An uncomfortable silence settled upon the office then, broken only by the crackling of the fire in the hearth. Voldemort shut his eyes for a moment, remembering how he'd stood in this very office and received a clear transmission of Hermione's thoughts.
Let me go, Tom.
He'd ignored her. He'd done more than that; he'd flung his obsidian down upon the desk and pointed his wand at it. The tip of his wand had trembled and the Vanishing spell had died upon his lips. Then he'd gone looking for Hermione, striding quickly down the corridors and calling for her.

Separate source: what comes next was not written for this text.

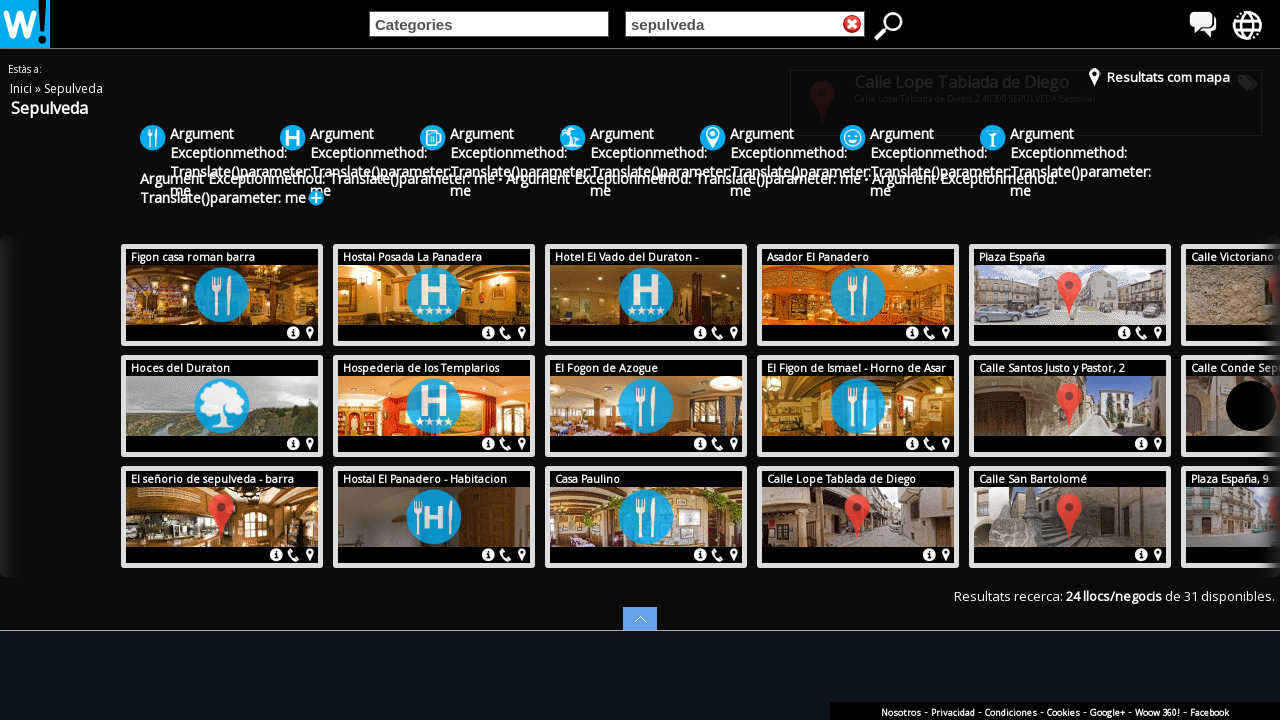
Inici (22, 88)
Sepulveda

But he never found her. Not that night, and not any night since. Not until she reappeared. The intervening months had seen him descend into his coldest, Darkest depths. With Hermione's disappearance, he had been filled with a burning sense of rage and vengeance. And his campaign had flourished. He had taken other women, using emotionless liaisons to forge and break connections, to climb ever higher up the ladder of power. Every time he'd taken one of them, he'd thought of her. Of her honey-coloured eyes, of the smell of lilacs upon her skin. But she'd never come back. Not until quite recently.
"What happened?" Arden Colporter asked again. Voldemort sighed through his nostrils and dragged his tongue over his slick teeth. His hands tightened upon the arms of his chair, and he mumbled,
"That is something I do not care to discuss, Miss Colporter. Next question, if you please."